Pour la BAD, l’objectif est d’éviter un décrochage technologique du continent à l’heure où l’IA redessine les chaînes de valeur mondiales.
« En tant qu’institution multilatérale de développement de premier plan, le Groupe de la BAD tire parti de son avantage comparatif pour s’assurer que l’Afrique ne soit pas laissée pour compte à l’ère de l’IA », a déclaré Nicholas Williams, chef de la Division des opérations TIC du Groupe. Il souligne que l’initiative doit catalyser des investissements structurants capables d’accélérer l’entrepreneuriat technologique, de consolider les écosystèmes de données et d’infrastructures, et de soutenir une croissance inclusive à l’échelle continentale.
La feuille de route élaborée par la BAD repose sur cinq leviers stratégiques : le développement d’infrastructures de données fiables et interopérables, le renforcement des capacités de calcul et d’informatique, la formation de talents spécialisés, la consolidation d’un cadre de confiance réglementaire et l’amélioration de l’accès au capital pour les start-up et entreprises innovantes.
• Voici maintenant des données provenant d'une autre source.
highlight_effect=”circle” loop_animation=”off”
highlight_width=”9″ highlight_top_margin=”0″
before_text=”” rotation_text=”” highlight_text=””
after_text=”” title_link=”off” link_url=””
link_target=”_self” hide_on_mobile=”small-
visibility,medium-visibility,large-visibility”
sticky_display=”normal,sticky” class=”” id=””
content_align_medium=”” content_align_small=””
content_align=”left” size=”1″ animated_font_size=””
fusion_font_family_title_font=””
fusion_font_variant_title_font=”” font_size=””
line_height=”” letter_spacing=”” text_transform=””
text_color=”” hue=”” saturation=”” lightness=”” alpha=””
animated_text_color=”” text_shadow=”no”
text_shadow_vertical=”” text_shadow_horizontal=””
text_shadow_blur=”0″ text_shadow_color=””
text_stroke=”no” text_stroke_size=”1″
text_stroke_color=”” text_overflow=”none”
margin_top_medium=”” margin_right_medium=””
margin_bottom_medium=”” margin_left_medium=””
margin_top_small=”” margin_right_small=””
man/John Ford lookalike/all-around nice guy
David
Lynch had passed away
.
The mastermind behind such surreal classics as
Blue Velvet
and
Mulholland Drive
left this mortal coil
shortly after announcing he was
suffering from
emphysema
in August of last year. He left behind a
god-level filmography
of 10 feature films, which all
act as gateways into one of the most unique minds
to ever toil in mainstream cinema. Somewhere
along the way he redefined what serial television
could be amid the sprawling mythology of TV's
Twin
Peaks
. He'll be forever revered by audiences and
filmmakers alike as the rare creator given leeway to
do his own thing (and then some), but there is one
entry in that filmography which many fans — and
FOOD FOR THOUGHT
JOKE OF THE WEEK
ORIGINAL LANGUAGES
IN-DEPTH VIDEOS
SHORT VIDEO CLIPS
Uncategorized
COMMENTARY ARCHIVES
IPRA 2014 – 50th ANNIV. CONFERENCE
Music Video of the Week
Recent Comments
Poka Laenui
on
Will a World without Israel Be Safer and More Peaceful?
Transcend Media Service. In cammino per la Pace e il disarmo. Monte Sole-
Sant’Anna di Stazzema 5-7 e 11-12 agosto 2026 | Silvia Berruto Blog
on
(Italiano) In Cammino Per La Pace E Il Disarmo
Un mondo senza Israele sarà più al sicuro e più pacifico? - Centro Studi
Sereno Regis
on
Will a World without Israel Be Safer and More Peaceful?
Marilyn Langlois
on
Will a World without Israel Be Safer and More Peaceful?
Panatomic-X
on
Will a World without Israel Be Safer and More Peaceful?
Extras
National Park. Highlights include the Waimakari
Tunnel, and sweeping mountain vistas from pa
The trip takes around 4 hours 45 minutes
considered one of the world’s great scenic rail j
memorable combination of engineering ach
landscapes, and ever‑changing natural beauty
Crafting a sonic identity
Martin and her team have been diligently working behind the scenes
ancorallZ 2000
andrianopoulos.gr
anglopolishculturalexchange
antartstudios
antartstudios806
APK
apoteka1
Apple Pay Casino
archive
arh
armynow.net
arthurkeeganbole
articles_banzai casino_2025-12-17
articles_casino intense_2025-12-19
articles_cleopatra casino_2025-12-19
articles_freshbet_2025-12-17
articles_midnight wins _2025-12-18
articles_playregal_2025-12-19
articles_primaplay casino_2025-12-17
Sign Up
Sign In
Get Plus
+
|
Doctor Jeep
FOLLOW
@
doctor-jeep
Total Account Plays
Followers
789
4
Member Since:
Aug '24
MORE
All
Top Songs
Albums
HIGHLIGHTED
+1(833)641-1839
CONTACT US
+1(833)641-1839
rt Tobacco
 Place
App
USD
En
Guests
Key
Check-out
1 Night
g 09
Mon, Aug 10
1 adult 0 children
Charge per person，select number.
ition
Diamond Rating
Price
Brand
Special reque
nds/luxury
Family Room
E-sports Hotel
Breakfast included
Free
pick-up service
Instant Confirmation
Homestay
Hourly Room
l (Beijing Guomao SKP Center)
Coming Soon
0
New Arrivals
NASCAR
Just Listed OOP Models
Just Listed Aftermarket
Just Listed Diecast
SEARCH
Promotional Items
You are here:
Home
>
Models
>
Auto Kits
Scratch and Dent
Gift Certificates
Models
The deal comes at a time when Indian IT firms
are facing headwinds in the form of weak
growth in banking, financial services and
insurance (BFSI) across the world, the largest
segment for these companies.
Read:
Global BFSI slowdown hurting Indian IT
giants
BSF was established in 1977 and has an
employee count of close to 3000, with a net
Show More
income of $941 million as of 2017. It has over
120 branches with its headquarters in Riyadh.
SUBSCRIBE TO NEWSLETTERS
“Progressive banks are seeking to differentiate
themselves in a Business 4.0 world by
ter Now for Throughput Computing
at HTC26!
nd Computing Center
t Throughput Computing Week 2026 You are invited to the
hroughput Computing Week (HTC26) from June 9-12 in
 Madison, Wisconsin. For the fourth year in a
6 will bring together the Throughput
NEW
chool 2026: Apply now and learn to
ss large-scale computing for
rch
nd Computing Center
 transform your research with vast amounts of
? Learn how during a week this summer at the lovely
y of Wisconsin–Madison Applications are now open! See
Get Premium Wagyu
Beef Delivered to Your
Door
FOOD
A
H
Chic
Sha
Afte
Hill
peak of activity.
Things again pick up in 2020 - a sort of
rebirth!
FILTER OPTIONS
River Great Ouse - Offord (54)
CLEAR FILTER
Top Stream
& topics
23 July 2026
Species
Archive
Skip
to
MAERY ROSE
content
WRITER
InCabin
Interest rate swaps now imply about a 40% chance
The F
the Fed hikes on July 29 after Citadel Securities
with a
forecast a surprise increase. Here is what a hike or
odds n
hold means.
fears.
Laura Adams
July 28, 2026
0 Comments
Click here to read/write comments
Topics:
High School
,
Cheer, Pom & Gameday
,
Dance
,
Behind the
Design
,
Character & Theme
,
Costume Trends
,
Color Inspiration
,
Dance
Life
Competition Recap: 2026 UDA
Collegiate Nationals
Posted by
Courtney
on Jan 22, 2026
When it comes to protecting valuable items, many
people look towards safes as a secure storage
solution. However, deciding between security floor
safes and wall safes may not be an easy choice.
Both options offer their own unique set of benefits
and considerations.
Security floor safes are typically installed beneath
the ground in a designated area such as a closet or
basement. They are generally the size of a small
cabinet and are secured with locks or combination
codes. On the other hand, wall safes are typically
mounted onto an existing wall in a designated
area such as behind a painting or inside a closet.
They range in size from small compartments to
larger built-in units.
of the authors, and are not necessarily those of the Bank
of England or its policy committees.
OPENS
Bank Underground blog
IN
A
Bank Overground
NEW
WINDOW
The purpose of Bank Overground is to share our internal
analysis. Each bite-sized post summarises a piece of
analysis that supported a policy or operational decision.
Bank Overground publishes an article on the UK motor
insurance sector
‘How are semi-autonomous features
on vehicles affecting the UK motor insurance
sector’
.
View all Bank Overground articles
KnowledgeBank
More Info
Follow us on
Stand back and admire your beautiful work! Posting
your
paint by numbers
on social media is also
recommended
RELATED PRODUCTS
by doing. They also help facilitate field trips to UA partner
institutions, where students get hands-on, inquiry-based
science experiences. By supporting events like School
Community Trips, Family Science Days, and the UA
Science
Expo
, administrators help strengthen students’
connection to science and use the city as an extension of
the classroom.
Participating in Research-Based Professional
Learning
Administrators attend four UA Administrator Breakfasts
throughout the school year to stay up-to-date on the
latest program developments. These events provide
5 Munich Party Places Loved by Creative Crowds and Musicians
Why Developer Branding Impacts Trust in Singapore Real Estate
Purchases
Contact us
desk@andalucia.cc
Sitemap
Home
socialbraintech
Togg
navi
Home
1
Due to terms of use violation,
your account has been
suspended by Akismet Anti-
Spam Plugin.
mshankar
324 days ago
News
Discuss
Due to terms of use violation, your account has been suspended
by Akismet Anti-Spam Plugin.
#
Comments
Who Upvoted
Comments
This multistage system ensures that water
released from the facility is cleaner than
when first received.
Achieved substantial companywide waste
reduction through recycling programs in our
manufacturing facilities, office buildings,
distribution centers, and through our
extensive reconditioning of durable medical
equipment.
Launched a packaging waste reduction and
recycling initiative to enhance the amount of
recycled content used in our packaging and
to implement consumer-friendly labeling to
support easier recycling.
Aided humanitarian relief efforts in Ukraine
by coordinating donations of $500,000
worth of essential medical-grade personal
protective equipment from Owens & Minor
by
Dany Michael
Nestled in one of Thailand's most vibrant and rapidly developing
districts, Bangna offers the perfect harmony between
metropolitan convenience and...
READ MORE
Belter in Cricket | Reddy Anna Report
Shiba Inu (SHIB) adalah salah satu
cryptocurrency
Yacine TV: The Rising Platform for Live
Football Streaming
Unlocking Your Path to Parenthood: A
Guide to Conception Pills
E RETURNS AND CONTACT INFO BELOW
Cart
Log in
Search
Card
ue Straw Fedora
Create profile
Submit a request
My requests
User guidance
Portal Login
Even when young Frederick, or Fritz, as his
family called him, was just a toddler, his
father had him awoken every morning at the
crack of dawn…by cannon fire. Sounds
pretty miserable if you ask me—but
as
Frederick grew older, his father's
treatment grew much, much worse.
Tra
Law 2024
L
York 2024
Les investissements viseront notamment les centres de données, les infrastructures de calcul haute performance, le financement de jeunes pousses technologiques ainsi que des programmes de formation avancée.
Selon les projections de la BAD, ces investissements pourraient contribuer à la création de jusqu’à 40 millions d’emplois et générer près de 1 000 milliards de dollars supplémentaires sur le PIB du continent à l’horizon 2035. Une phase de mobilisation auprès des gouvernements et des investisseurs internationaux doit désormais transformer cette annonce en engagements financiers concrets.
À travers cette initiative, la BAD et le PNUD affichent une ambition claire : positionner l’Afrique comme un acteur crédible de la nouvelle économie mondiale de l’intelligence artificielle, en faisant de l’IA un moteur de développement durable, d’innovation et d’inclusion.